Sa voix tremblait. Il attendit.

Elle reprit, oppressée.

—Vous rappelez-vous, Raoul, la légende de l'Ange de la musique?

—Si je m'en souviens! fit-il, je crois bien que c'est ici que votre père nous l'a contée pour la première fois.

—C'est ici aussi qu'il m'a dit: «Quand je serai au ciel, mon enfant, je te l'enverrai.» Eh bien! Raoul, mon père est au ciel et j'ai reçu la visite de l'Ange de la musique.

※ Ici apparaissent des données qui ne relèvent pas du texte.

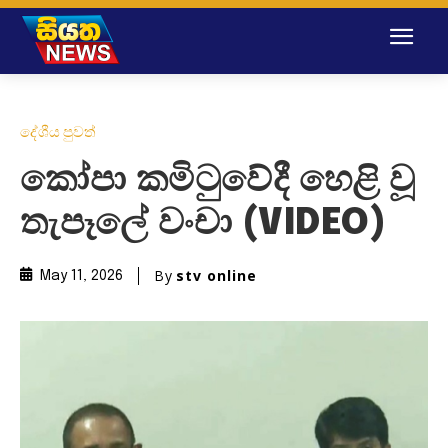
දේශීය පුවත්
කෝපා කමිටුවේදී හෙළි වූ
තැපෑලේ වංචා (VIDEO)
By
stv online
May 11, 2026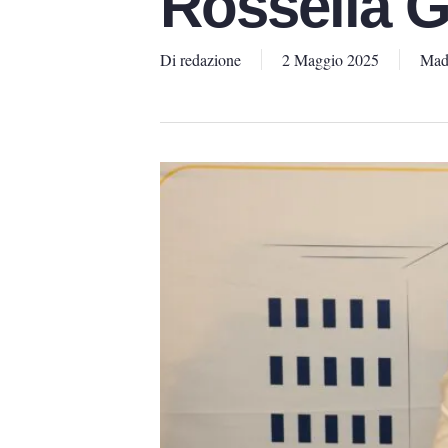
Rossella G
Di
redazione
2 Maggio 2025
Madd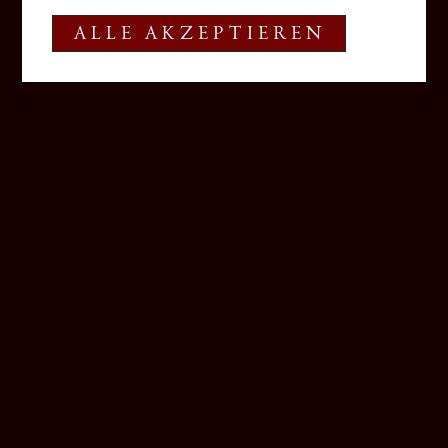
ALLE AKZEPTIEREN
T
+39 0471 880 122
E
info@tiefenbrunner.com
Schlossweg 4, Entiklar
I-39040 Kurtatsch an der Weinstraße (BZ)
Südtirol - Italien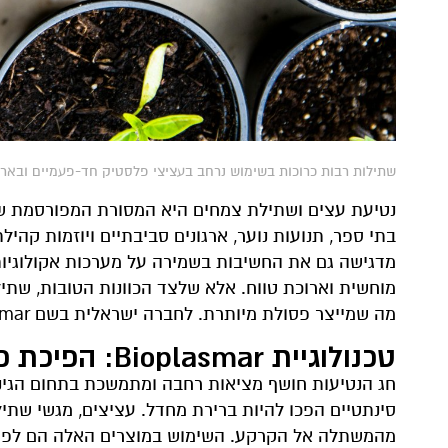
שתילות רבות כרוכות בשימוש נרחב בעציצי פלסטיק חד-פעמיים ובאריזות, מ
נטיעת עצים ושתילת צמחים היא המסורת המפורסמת 
בתי ספר, תנועות נוער, ארגונים סביבתיים ויוזמות קהיל
מדגישה גם את החשיבות בשמירה על מערכות אקולוגיות
מוחשית וארוכת טווח. אלא שלצד הכוונות הטובות, שתי
מה שמייצר פסולת מיותרת. לחברה ישראלית בשם Bioplasmar יש פתרון מקורי וסביבתי.
טכנולוגיית Bioplasmar: הפיכת פסולת מזון לעציצים אורגניים מתכלים
חג הנטיעות חושף מציאות רחבה ומתמשכת בתחום הגינו
סינתטיים הפכו להיות ברירת מחדל. עציצים, מגשי שתיל
מהמשתלה אל הקרקע. השימוש במוצרים האלה הם לפרק 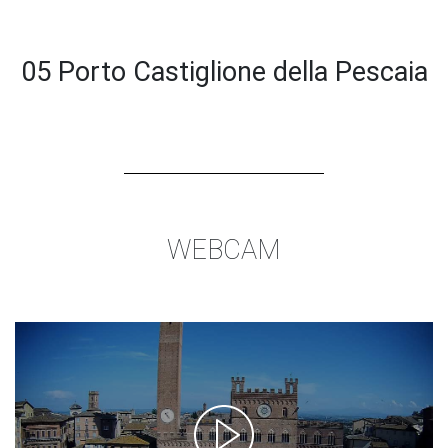
05 Porto Castiglione della Pescaia
WEBCAM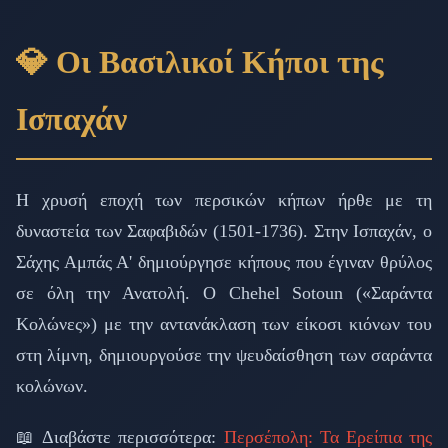
💎 Οι Βασιλικοί Κήποι της
Ισπαχάν
Η χρυσή εποχή των περσικών κήπων ήρθε με τη
δυναστεία των Σαφαβιδών (1501-1736). Στην Ισπαχάν, ο
Σάχης Αμπάς Α' δημιούργησε κήπους που έγιναν θρύλος
σε όλη την Ανατολή. Ο Chehel Sotoun («Σαράντα
Κολώνες») με την αντανάκλαση των είκοσι κιόνων του
στη λίμνη, δημιουργούσε την ψευδαίσθηση των σαράντα
κολώνων.
📖 Διαβάστε περισσότερα:
Περσέπολη: Τα Ερείπια της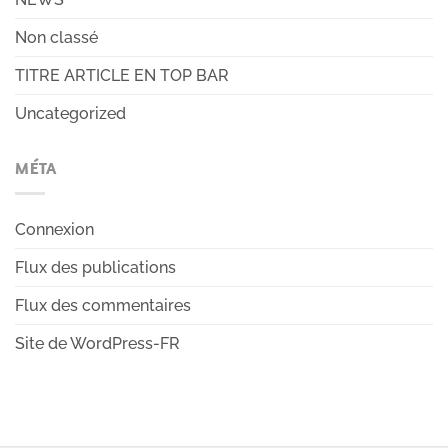
Non classé
TITRE ARTICLE EN TOP BAR
Uncategorized
MÉTA
Connexion
Flux des publications
Flux des commentaires
Site de WordPress-FR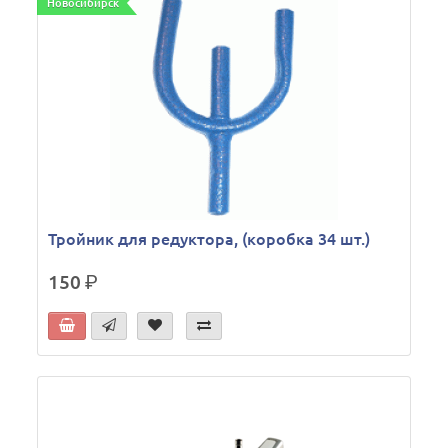
Новосибирск
Тройник для редуктора, (коробка 34 шт.)
150
р.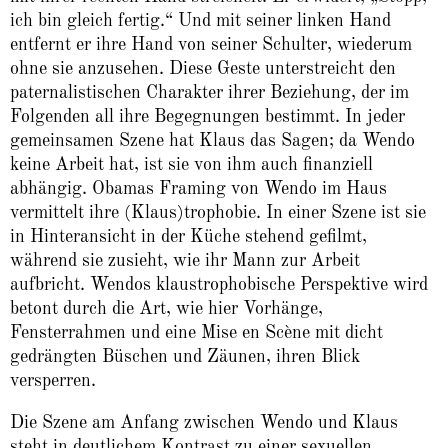
ich bin gleich fertig.“ Und mit seiner linken Hand
entfernt er ihre Hand von seiner Schulter, wiederum
ohne sie anzusehen. Diese Geste unterstreicht den
paternalistischen Charakter ihrer Beziehung, der im
Folgenden all ihre Begegnungen bestimmt. In jeder
gemeinsamen Szene hat Klaus das Sagen; da Wendo
keine Arbeit hat, ist sie von ihm auch finanziell
abhängig. Obamas Framing von Wendo im Haus
vermittelt ihre (Klaus)trophobie. In einer Szene ist sie
in Hinteransicht in der Küche stehend gefilmt,
während sie zusieht, wie ihr Mann zur Arbeit
aufbricht. Wendos klaustrophobische Perspektive wird
betont durch die Art, wie hier Vorhänge,
Fensterrahmen und eine Mise en Scène
mit dicht
gedrängten Büschen und Zäunen, ihren Blick
versperren.
Die Szene am Anfang zwischen Wendo und Klaus
steht in deutlichem Kontrast zu einer sexuellen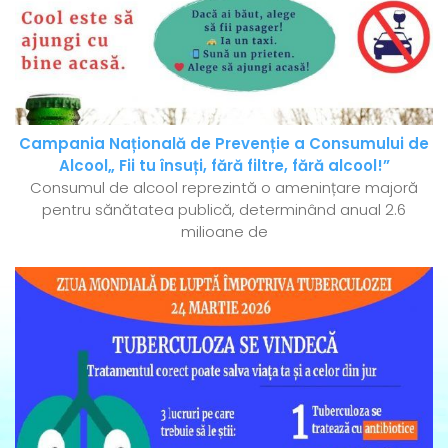
Campania Națională de Prevenție a Consumului de
Alcool„ Fii tu însuți, fără filtre, fără alcool!”
Consumul de alcool reprezintă o amenințare majoră
pentru sănătatea publică, determinând anual 2.6
milioane de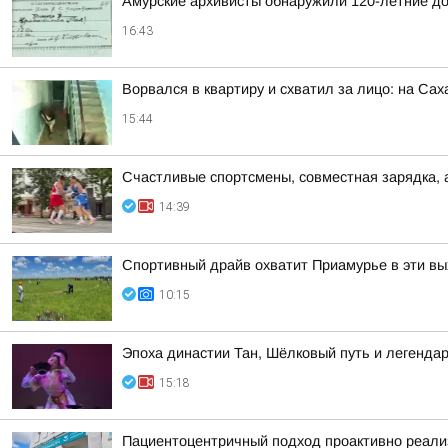
Амурские архивисты обнаружили 120-летние д
16:43
Ворвался в квартиру и схватил за лицо: на Са
15:44
Счастливые спортсмены, совместная зарядка, 
14:39
Спортивный драйв охватит Приамурье в эти в
10:15
Эпоха династии Тан, Шёлковый путь и легендар
15:18
Пациентоцентричный подход проактивно реализ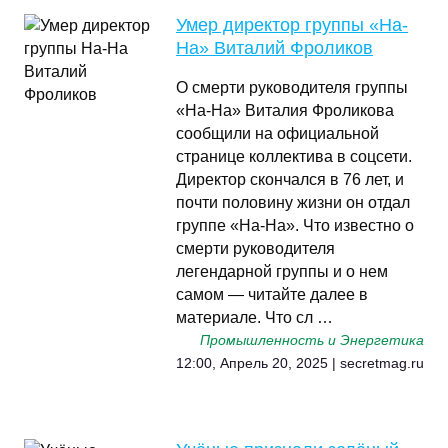
Умер директор группы «На-
На» Виталий Фроликов
О смерти руководителя группы
«На-На» Виталия Фроликова
сообщили на официальной
странице коллектива в соцсети.
Директор скончался в 76 лет, и
почти половину жизни он отдал
группе «На-На». Что известно о
смерти руководителя
легендарной группы и о нем
самом — читайте далее в
материале. Что сл …
Промышленность и Энергетика
12:00, Апрель 20, 2025 | secretmag.ru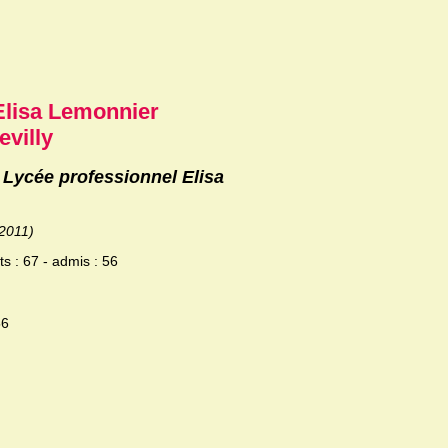
Elisa Lemonnier
evilly
 Lycée professionnel Elisa
/2011)
s : 67 - admis : 56
56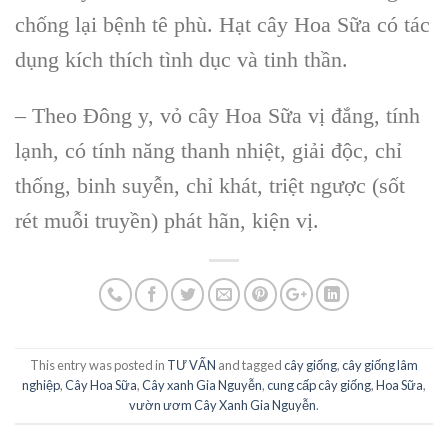
chống lại bệnh tê phù. Hạt cây Hoa Sữa có tác
dụng kích thích tình dục và tinh thần.
– Theo Đông y, vỏ cây Hoa Sữa vị đắng, tính
lạnh, có tính năng thanh nhiệt, giải độc, chỉ
thống, binh suyễn, chỉ khát, triệt ngược (sốt
rét muỗi truyền) phát hãn, kiện vị.
This entry was posted in
TƯ VẤN
and tagged
cây giống
,
cây giống lâm
nghiệp
,
Cây Hoa Sữa
,
Cây xanh Gia Nguyễn
,
cung cấp cây giống
,
Hoa Sữa
,
vườn ươm Cây Xanh Gia Nguyễn
.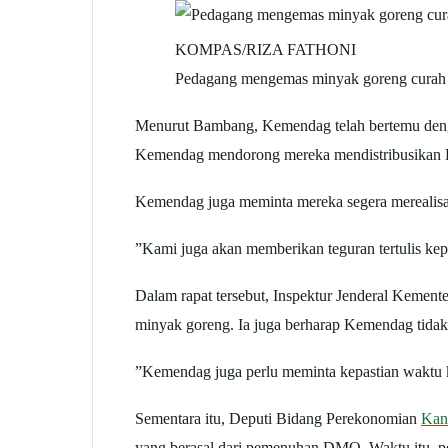
KOMPAS/RIZA FATHONI
Pedagang mengemas minyak goreng curah ke 
Menurut Bambang, Kemendag telah bertemu deng
Kemendag mendorong mereka mendistribusikan 
Kemendag juga meminta mereka segera merealisa
”Kami juga akan memberikan teguran tertulis ke
Dalam rapat tersebut, Inspektur Jenderal Kemen
minyak goreng. Ia juga berharap Kemendag tida
”Kemendag juga perlu meminta kepastian waktu k
Sementara itu, Deputi Bidang Perekonomian
Kant
yang berasal dari pemenuhan DMO. Waktu itu, pe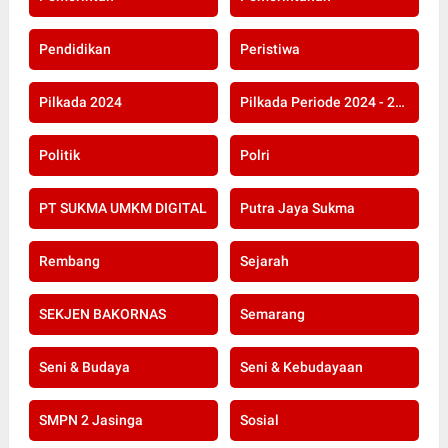
Pendidikan
Peristiwa
Pilkada 2024
Pilkada Periode 2024 - 2029
Politik
Polri
PT SUKMA UMKM DIGITAL
Putra Jaya Sukma
Rembang
Sejarah
SEKJEN BAKORNAS
Semarang
Seni & Budaya
Seni & Kebudayaan
SMPN 2 Jasinga
Sosial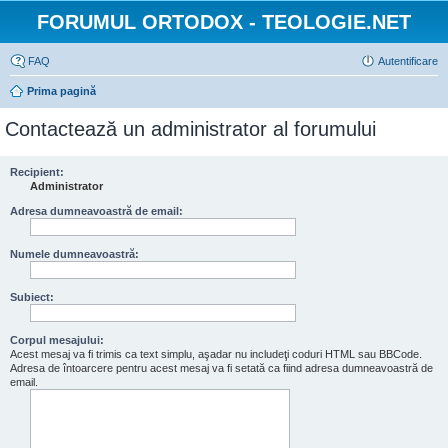
FORUMUL ORTODOX - TEOLOGIE.NET
FAQ
Autentificare
Prima pagină
Contactează un administrator al forumului
Recipient:
Administrator
Adresa dumneavoastră de email:
Numele dumneavoastră:
Subiect:
Corpul mesajului:
Acest mesaj va fi trimis ca text simplu, aşadar nu includeţi coduri HTML sau BBCode.
Adresa de întoarcere pentru acest mesaj va fi setată ca fiind adresa dumneavoastră de
email.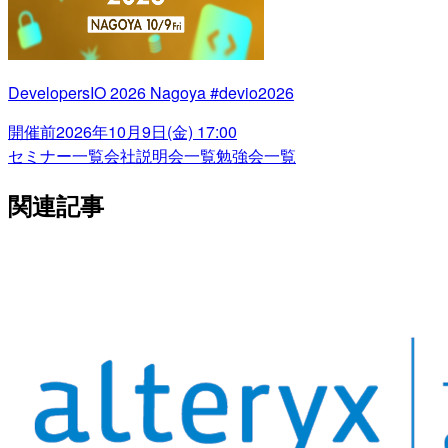
DevelopersIO 2026 Nagoya #devio2026
開催前
2026年10月9日(金) 17:00
セミナー一覧
会社説明会一覧
勉強会一覧
関連記事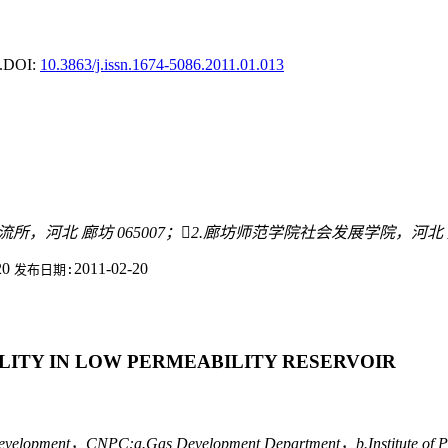
.
DOI:
10.3863/j.issn.1674-5086.2011.01.013
所，河北 廊坊 065007；2.廊坊师范学院社会发展学院，河北 廊坊
20
2011-02-20
发布日期:
LITY IN LOW PERMEABILITY RESERVOIR
d Development，CNPC:a.Gas Development Department，b.Institute of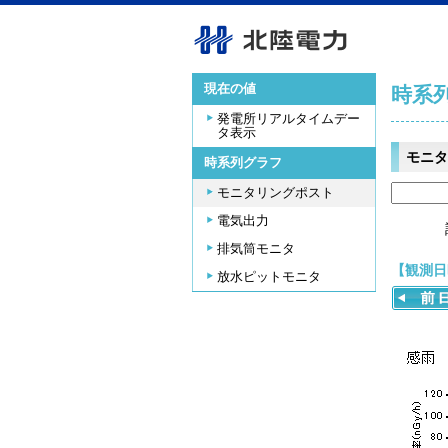
現在の値
時系
発電所リアルタイムデー
タ表示
モニタ
時系列グラフ
モニタリングポスト
電気出力
排気筒モニタ
【観測日時
放水ピットモニタ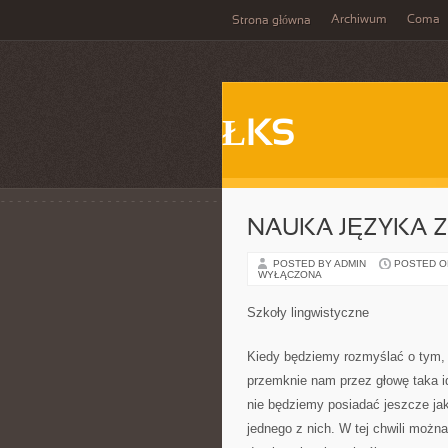
Archiwum
Coma
Strona główna
ŁKS
NAUKA JĘZYKA 
POSTED BY ADMIN
POSTED ON 
WYŁĄCZONA
Szkoły lingwistyczne
Kiedy będziemy rozmyślać o tym, 
przemknie nam przez głowę taka id
nie będziemy posiadać jeszcze jak
jednego z nich. W tej chwili możn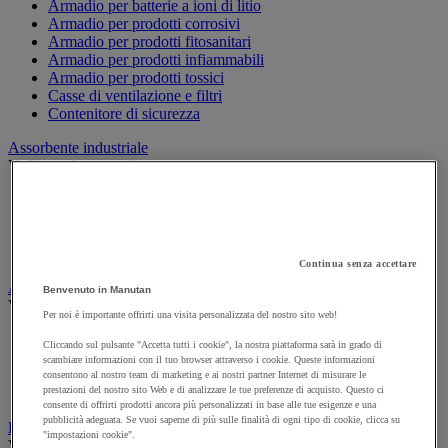
Armadio per batterie a ioni di litio
Armadio per prodotti corrosivi
Armadio per prodotti fitosanitari
Armadio per prodotti infiammabili
Armadio per prodotti tossici
Casse di ventilazione e filtri
Contenitore di sicurezza
Assorbente industriale
Vedi tutte le categorie
Assorbente
Barriera anti-inquinamento e sistema di deviazione delle
perdite
Contenitore e solvente per sgrassaggio
Continua senza accettare
Attrezzatura e mobili per studi medici
Benvenuto in Manutan
Vedi tutte le categorie
Per noi è importante offrirti una visita personalizzata del nostro sito web!
Armadietto pronto soccorso
Cliccando sul pulsante "Accetta tutti i cookie", la nostra piattaforma sarà in grado di
Lettino, paravento e sedia per studi medici
scambiare informazioni con il tuo browser attraverso i cookie. Queste informazioni
Materiale per diagnosi di medicina generale
consentono al nostro team di marketing e ai nostri partner Internet di misurare le
prestazioni del nostro sito Web e di analizzare le tue preferenze di acquisto. Questo ci
Mobili e forniture per studi medici
consente di offrirti prodotti ancora più personalizzati in base alle tue esigenze e una
pubblicità adeguata. Se vuoi saperne di più sulle finalità di ogni tipo di cookie, clicca su
Badge e timbratura
"impostazioni cookie".
Vedi tutte le categorie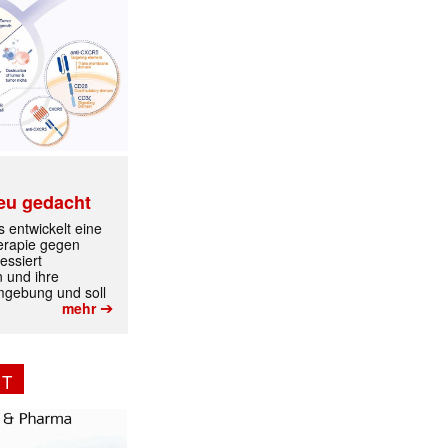
eu gedacht
 entwickelt eine
erapie gegen
✕
essiert
n und ihre
mgebung und soll
➔
mehr
NT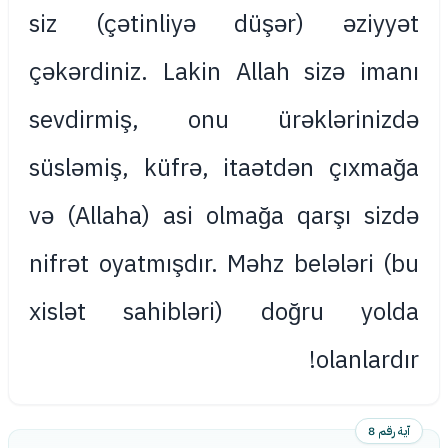
siz (çətinliyə düşər) əziyyət
çəkərdiniz. Lakin Allah sizə imanı
sevdirmiş, onu ürəklərinizdə
süsləmiş, küfrə, itaətdən çıxmağa
və (Allaha) asi olmağa qarşı sizdə
nifrət oyatmışdır. Məhz belələri (bu
xislət sahibləri) doğru yolda
olanlardır!
آية رقم 8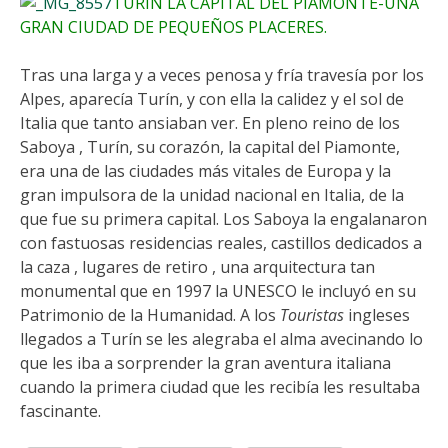
TURÍN LA CAPITAL DEL PIAMONTE-UNA
GRAN CIUDAD DE PEQUEÑOS PLACERES.
Tras una larga y a veces penosa y fría travesía por los
Alpes, aparecía Turín, y con ella la calidez y el sol de
Italia que tanto ansiaban ver. En pleno reino de los
Saboya , Turín, su corazón, la capital del Piamonte,
era una de las ciudades más vitales de Europa y la
gran impulsora de la unidad nacional en Italia, de la
que fue su primera capital. Los Saboya la engalanaron
con fastuosas residencias reales, castillos dedicados a
la caza , lugares de retiro , una arquitectura tan
monumental que en 1997 la UNESCO le incluyó en su
Patrimonio de la Humanidad. A los
Touristas
ingleses
llegados a Turín se les alegraba el alma avecinando lo
que les iba a sorprender la gran aventura italiana
cuando la primera ciudad que les recibía les resultaba
fascinante.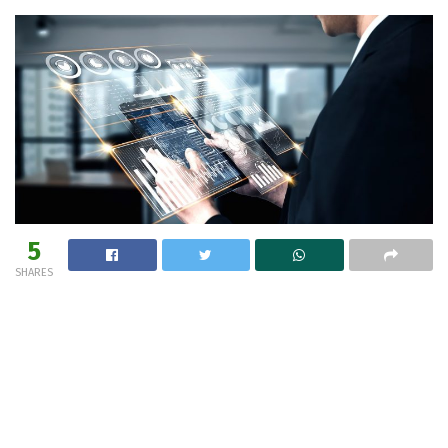
5
SHARES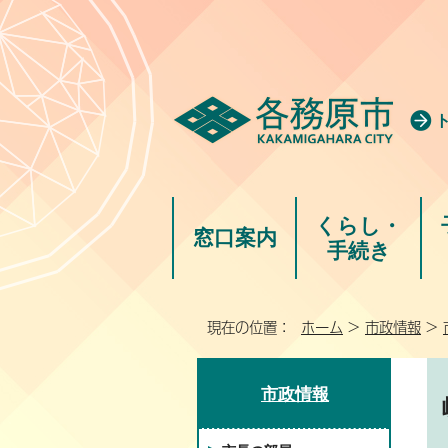
くらし・
窓口案内
手続き
現在の位置：
ホーム
>
市政情報
>
市政情報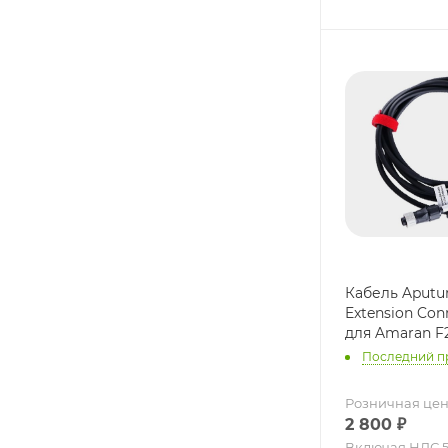
Кабель Aputur
Extension Con
для Amaran F
Последний п
Розничная це
2 800
₽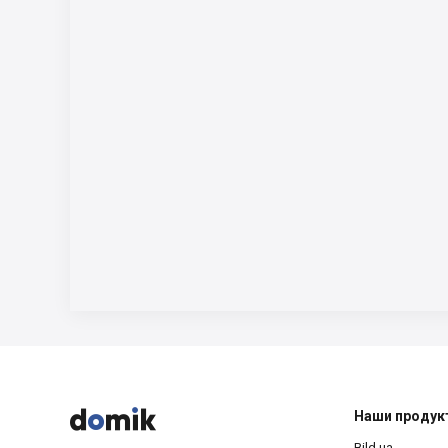



Наши продук
Bild.ua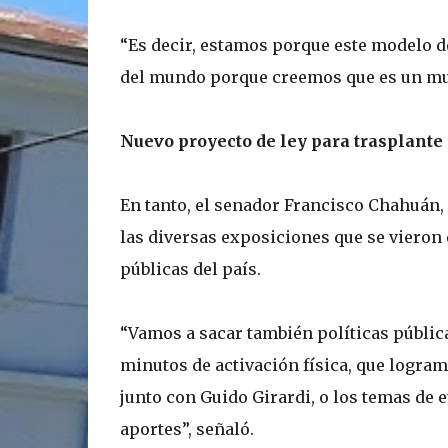
“Es decir, estamos porque este modelo d
del mundo porque creemos que es un muy
Nuevo proyecto de ley para trasplante
En tanto, el senador Francisco Chahuán, 
las diversas exposiciones que se vieron
públicas del país.
“Vamos a sacar también políticas públic
minutos de activación física, que logra
junto con Guido Girardi, o los temas de 
aportes”, señaló.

—Je n'en doute pas, répliqua le jeune homme gravement, car il croyait comprendre que dans une pensée pieuse, son amie mêlait le souvenir de son père à l'éclat de son dernier triomphe.

Christine parut légèrement étonnée du sang-froid avec lequel le vicomte de Chagny apprenait qu'elle avait reçu la visite de l'Ange de la musique.

—Comment l'entendez-vous, Raoul? fit-elle, en penchant sa figure pâle si près du visage du jeune homme que celui-ci put croire que Christine allait lui donner un baiser, mais elle ne voulait que lire, malgré les ténèbres, dans ses yeux.